Goal of the exercise: Among the records below, find the line that has "Find regions matching portal"; from there, give the lines again exactly, and stop after the line that has "Where is right".

(Dataset items)
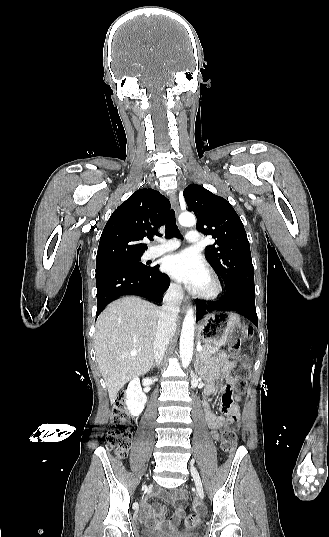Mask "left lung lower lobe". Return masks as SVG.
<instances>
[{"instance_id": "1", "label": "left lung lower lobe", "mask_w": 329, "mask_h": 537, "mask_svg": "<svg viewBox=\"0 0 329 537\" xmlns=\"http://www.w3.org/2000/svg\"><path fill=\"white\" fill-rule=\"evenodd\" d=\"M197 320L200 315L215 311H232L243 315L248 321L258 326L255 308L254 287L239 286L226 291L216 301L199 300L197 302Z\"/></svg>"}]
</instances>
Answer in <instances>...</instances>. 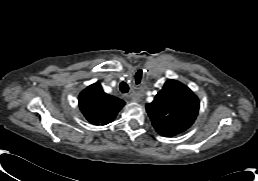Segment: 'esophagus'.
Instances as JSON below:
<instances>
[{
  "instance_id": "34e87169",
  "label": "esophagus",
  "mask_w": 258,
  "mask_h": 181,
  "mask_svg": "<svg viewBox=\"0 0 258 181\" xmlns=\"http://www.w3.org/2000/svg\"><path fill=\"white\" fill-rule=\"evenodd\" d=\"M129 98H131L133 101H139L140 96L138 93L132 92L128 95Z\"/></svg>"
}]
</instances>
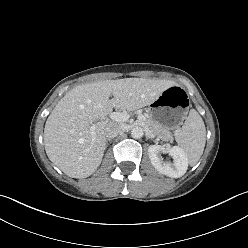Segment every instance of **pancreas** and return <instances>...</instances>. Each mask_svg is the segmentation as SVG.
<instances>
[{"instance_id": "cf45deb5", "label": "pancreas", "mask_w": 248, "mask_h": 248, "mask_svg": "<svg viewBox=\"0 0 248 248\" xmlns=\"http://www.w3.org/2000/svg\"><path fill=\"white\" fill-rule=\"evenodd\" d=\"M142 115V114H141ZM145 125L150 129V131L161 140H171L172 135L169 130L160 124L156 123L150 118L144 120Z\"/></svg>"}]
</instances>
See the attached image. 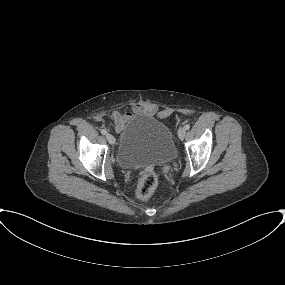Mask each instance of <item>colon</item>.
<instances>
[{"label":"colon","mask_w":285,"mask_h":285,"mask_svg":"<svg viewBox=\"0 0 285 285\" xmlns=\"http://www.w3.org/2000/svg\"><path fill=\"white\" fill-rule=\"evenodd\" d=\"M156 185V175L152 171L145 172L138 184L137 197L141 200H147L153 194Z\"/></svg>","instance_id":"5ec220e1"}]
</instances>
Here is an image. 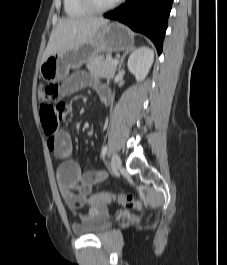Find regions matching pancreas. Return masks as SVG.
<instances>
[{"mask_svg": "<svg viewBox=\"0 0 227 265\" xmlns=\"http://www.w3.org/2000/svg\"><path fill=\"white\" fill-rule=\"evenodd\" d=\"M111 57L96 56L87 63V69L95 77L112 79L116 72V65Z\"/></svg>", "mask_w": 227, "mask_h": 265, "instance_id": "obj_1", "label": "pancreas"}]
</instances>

--

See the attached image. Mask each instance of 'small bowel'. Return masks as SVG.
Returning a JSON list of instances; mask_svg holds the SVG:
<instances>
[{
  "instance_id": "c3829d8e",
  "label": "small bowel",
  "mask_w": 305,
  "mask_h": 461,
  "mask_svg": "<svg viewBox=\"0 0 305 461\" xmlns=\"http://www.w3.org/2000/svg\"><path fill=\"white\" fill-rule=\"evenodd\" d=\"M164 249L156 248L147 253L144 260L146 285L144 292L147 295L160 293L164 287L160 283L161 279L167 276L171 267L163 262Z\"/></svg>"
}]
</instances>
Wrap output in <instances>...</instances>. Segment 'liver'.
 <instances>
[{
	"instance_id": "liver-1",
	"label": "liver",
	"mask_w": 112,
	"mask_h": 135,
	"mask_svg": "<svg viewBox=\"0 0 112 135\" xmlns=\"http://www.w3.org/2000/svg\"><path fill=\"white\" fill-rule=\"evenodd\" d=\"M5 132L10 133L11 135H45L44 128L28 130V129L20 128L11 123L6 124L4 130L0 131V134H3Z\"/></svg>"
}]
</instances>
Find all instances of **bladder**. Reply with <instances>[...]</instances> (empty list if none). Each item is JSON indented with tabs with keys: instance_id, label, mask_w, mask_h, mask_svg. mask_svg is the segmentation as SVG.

...

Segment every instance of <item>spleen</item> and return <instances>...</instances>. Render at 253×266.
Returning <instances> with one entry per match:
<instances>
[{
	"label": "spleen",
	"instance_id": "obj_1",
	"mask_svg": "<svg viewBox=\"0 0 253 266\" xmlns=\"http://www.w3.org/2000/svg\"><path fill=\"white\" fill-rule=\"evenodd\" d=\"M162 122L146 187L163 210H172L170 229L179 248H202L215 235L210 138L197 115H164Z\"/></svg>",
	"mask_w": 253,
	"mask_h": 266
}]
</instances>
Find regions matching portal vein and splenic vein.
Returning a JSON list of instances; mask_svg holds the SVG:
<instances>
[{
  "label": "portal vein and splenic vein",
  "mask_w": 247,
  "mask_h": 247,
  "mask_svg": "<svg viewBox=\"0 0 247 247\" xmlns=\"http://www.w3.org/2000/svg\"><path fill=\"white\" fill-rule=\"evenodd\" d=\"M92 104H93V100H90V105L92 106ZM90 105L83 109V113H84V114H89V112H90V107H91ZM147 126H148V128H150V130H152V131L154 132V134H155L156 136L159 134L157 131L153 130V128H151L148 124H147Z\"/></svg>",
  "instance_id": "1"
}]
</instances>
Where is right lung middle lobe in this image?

Answer to this problem:
Find regions matching portal vein and splenic vein.
Returning a JSON list of instances; mask_svg holds the SVG:
<instances>
[{
  "label": "portal vein and splenic vein",
  "mask_w": 247,
  "mask_h": 247,
  "mask_svg": "<svg viewBox=\"0 0 247 247\" xmlns=\"http://www.w3.org/2000/svg\"><path fill=\"white\" fill-rule=\"evenodd\" d=\"M92 104H93V100H90V105L92 106ZM90 105L83 109V113H84V114H89V112H90V107H91ZM147 126H148V128H150V130H152V131L154 132V134H155L156 136L159 134L157 131L153 130V128H151L148 124H147Z\"/></svg>",
  "instance_id": "1"
}]
</instances>
Where is right lung middle lobe in this image?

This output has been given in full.